Indexing Time in a dynamic factor model

I am trying to fit a Bayesian Dynamic Factor Model and I have gone through Jim Savage’s example http://modernstatisticalworkflow.blogspot.com/2016/08/a-brief-introduction-to-dynamic-factor.html for the Dynamic Factor Model and http://modernstatisticalworkflow.blogspot.com/2017/04/hierarchical-vector-autoregression.html for his hierarchical vector autoregressive model.
I am having issues with incorporating a lagged time for the common factors. My model is
Y_{i,t} = \nu + \lambda \eta_{i,t} + \epsilon_{i,t},
where
\eta_{i,t} = \alpha + B\eta_{i,t-1} + \zeta_{it}.
In this case, I have 6 observed variables with 2 factors.
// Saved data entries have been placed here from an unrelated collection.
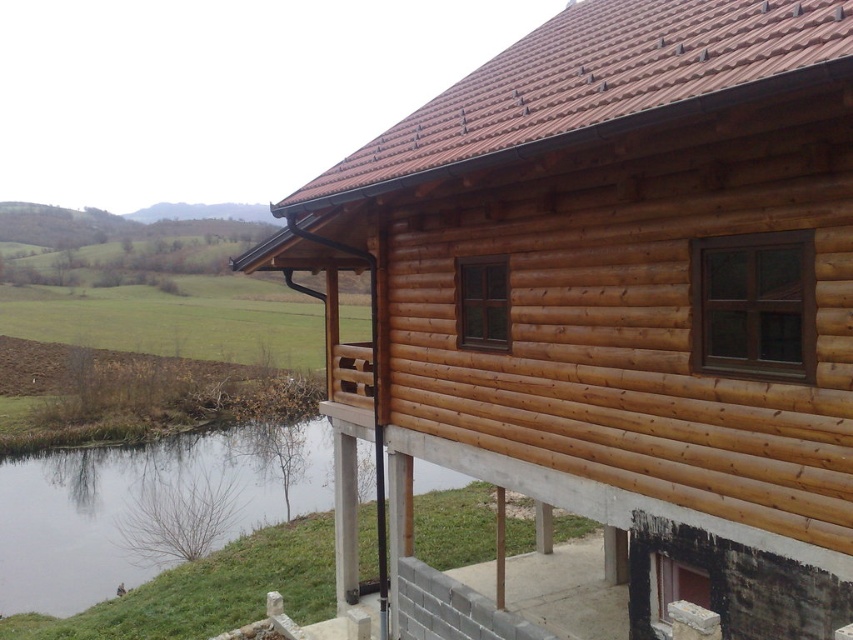 Question: Which point is closer to the camera?

Choices:
 (A) natural wood cabin at upper right
 (B) green grassy river at lower left

Answer: (A)

Question: Is natural wood cabin at upper right positioned before green grassy river at lower left?

Choices:
 (A) yes
 (B) no

Answer: (A)

Question: Is natural wood cabin at upper right above green grassy river at lower left?

Choices:
 (A) yes
 (B) no

Answer: (A)

Question: Observing the image, what is the correct spatial positioning of natural wood cabin at upper right in reference to green grassy river at lower left?

Choices:
 (A) right
 (B) left

Answer: (A) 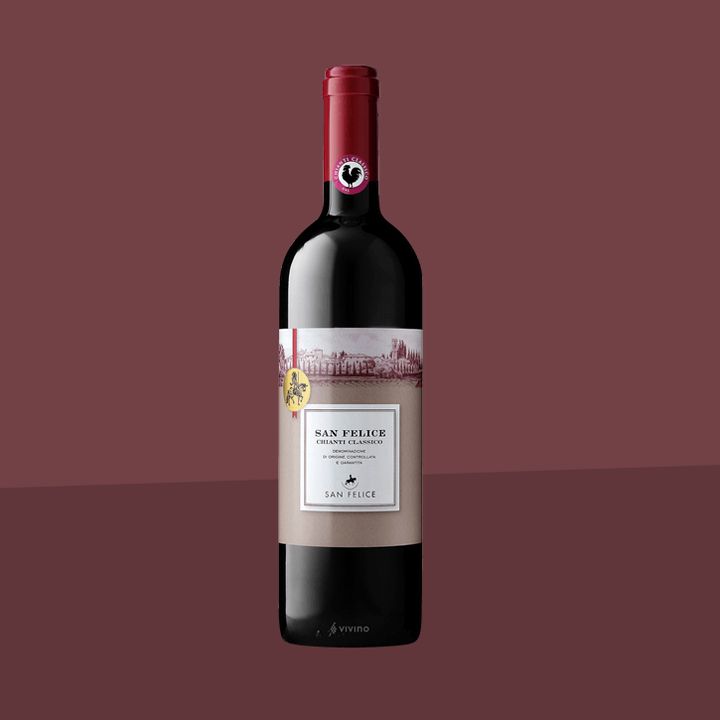 The height and width of the screenshot is (720, 720). In order to click on purple wall in this screenshot , I will do `click(199, 127)`. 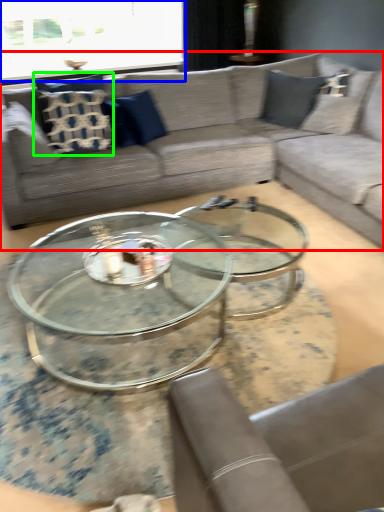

That is, a common factor to 3 observed variables only.


data {
int N_Y; //number of observed variables
int N_T; //number of time points
int N_I; //number of individuals 
int N; //number of rows
matrix[N, N_Y] Y1; //observed variables
int ID[N]; //Participant ID variable
int Time[N]; //Time variable  
}
parameters {
vector[6] nu; //intercept
vector[4] lambda; //loadings
matrix[N,2] eta; //factor
//OR
real eta1[N_I, N_T,2]; //alternative factor
}

So this is where I am having my struggles, do I specify my factor loadings as a matrix of 3D array to account for the time lag within a person. I am not building a hierarchical model in this case but I need the time lags to only show within a person and not as

for(t in 1:N_T){
for(j in 1:2){
eta[t,j] = alpha[j] + B[j]*eta[t-1,j]; 
}
}

Because in this case, Person 2’s time 1 depends on Person 1’s last time, which I am trying to prevent.
If I go with the 3d array I am unable to write the distribution in Stan as \eta \sim MVN(0, \psi), and \psi is a 2 \times 2 covariance matrix.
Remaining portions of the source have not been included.